▸ **Problem to work on**
Only the number is wanted: how many lines of these entries contain the word "Rähmchen"?

[Page images and extracted text]
^^^^^^^^

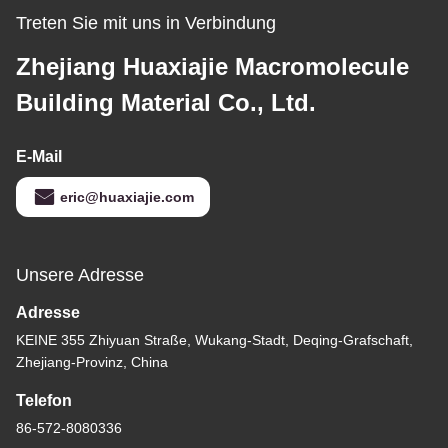
Treten Sie mit uns in Verbindung
Zhejiang Huaxiajie Macromolecule
Building Material Co., Ltd.
E-Mail
eric@huaxiajie.com
Unsere Adresse
Adresse
KEINE 355 Zhiyuan Straße, Wukang-Stadt, Deqing-Grafschaft,
Zhejiang-Provinz, China
Telefon
86-572-8080336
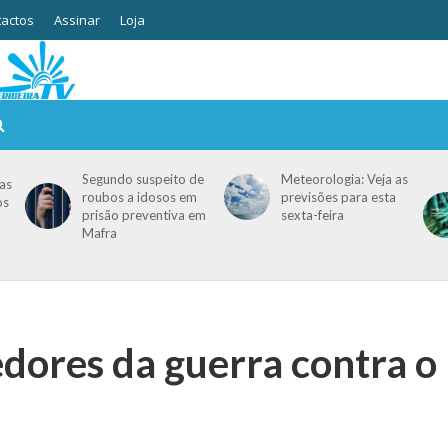
actos
Assinar
Loja
Segundo suspeito de
Meteorologia: Veja as
as
roubos a idosos em
previsões para esta
os
prisão preventiva em
sexta-feira
Mafra
edores da guerra contra o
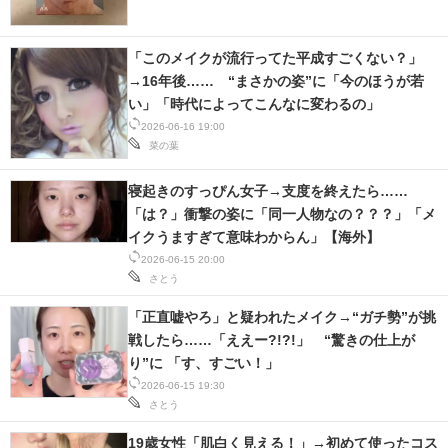
「このメイクが流行ってた平成すごくない？」
→16年後…… “まさかの姿”に「今のほうが若
い」「時代によってこんなに変わるの」
2026-06-16 19:00
菜の葉
寝起きのすっぴん女子→支度を終えたら……
「は？」衝撃の姿に「同一人物なの？？？」「メ
イクうますぎて意味わからん」【海外】
2026-06-15 20:00
さとう
「正直嘘やろ」と疑われたメイク→“ガチ勢”が挑
戦したら……「ええー?!?!」 “驚きの仕上が
り”に 「す、すごい！」
2026-06-15 19:30
さとう
19歳女性「肌白く見える！」→初めて使ったコス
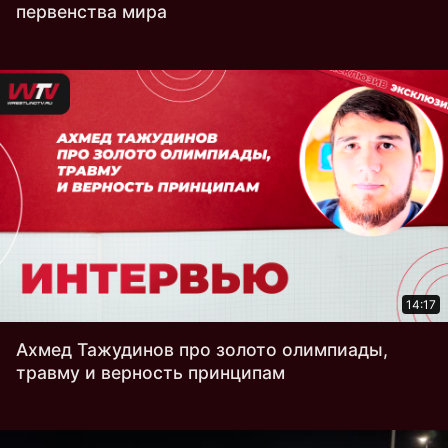
первенства мира
14:17
Ахмед Тажудинов про золото олимпиады,
травму и верность принципам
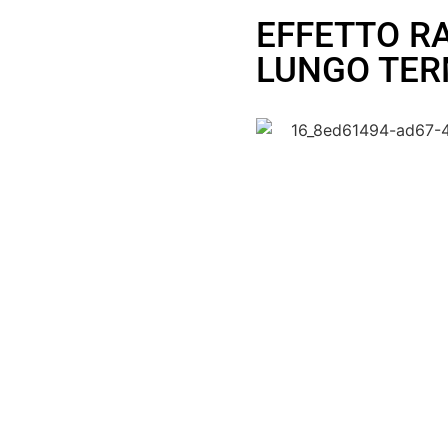
EFFETTO RA
LUNGO TER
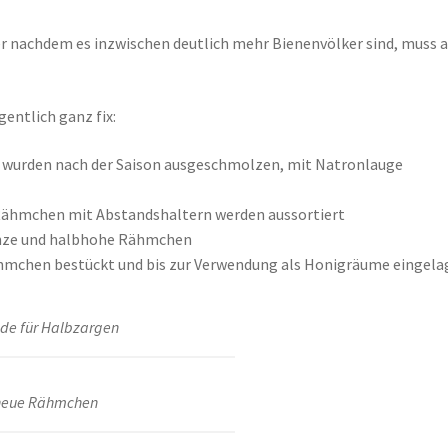
ber nachdem es inzwischen deutlich mehr Bienenvölker sind, muss 
gentlich ganz fix:
 wurden nach der Saison ausgeschmolzen, mit Natronlauge
Rähmchen mit Abstandshaltern werden aussortiert
anze und halbhohe Rähmchen
mchen bestückt und bis zur Verwendung als Honigräume eingela
de für Halbzargen
 neue Rähmchen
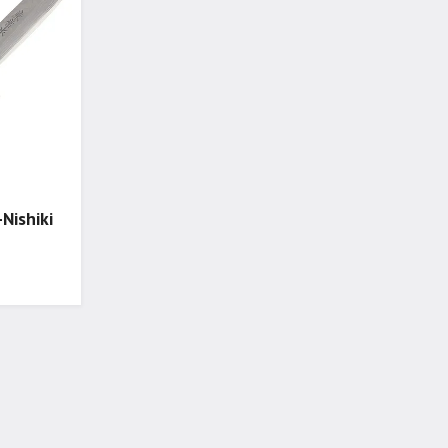
Nishiki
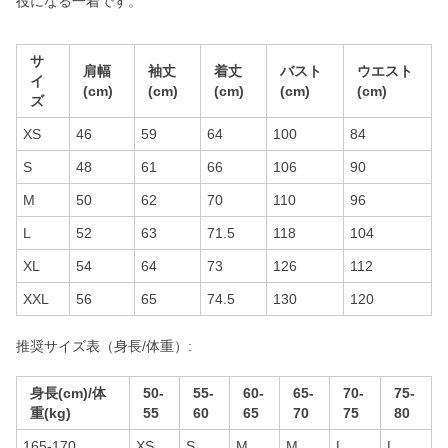
役になる一着です。
サ
肩幅
袖丈
着丈
バスト
ウエスト
イ
(cm)
(cm)
(cm)
(cm)
(cm)
ズ
XS
46
59
64
100
84
S
48
61
66
106
90
M
50
62
70
110
96
L
52
63
71.5
118
104
XL
54
64
73
126
112
XXL
56
65
74.5
130
120
推奨サイズ表（身長/体重）:
身長(cm)/体
50-
55-
60-
65-
70-
75-
重(kg)
55
60
65
70
75
80
165-170
XS
S
M
M
L
L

^^^^^^^^

▸ **Exercise output**
3